[Exercise directions] Work through the data line by line, gathering every line that has the word "quick".

[Dataset records]

┄┄┄┄┄┄

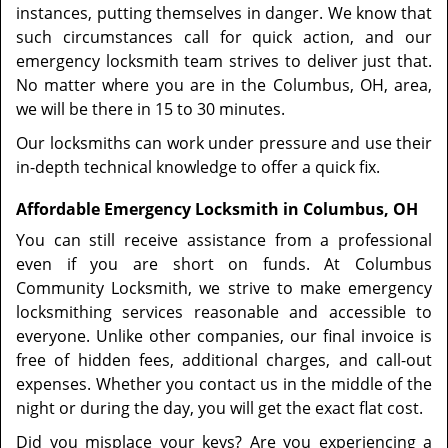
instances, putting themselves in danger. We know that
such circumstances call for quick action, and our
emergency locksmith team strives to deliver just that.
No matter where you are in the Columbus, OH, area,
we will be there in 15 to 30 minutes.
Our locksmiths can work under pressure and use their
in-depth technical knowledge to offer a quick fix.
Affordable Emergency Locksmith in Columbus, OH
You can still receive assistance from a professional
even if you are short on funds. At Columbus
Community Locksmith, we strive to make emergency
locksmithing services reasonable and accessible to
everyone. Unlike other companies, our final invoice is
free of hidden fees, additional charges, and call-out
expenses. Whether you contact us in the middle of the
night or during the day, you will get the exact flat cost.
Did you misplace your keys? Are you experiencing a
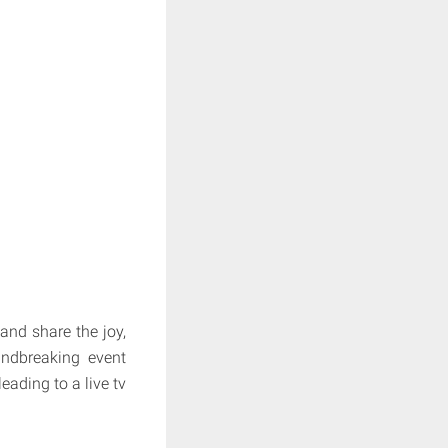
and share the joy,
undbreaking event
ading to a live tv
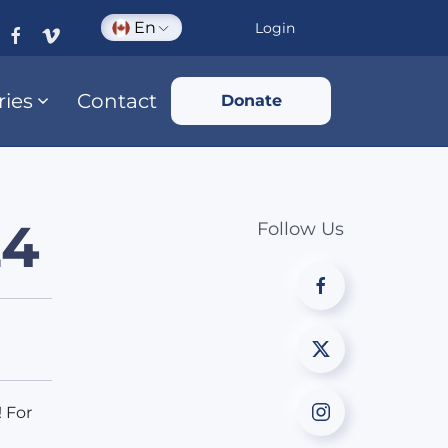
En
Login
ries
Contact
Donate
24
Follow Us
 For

┄┄┄┄┄┄

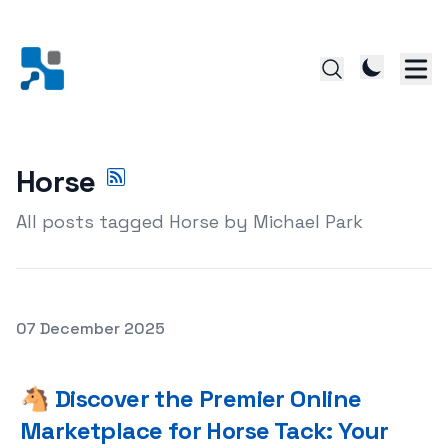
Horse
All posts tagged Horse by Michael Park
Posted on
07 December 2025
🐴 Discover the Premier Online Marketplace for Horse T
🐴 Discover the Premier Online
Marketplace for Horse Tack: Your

┄┄┄┄┄┄

[Your solution]
such circumstances call for quick action, and our
in-depth technical knowledge to offer a quick fix.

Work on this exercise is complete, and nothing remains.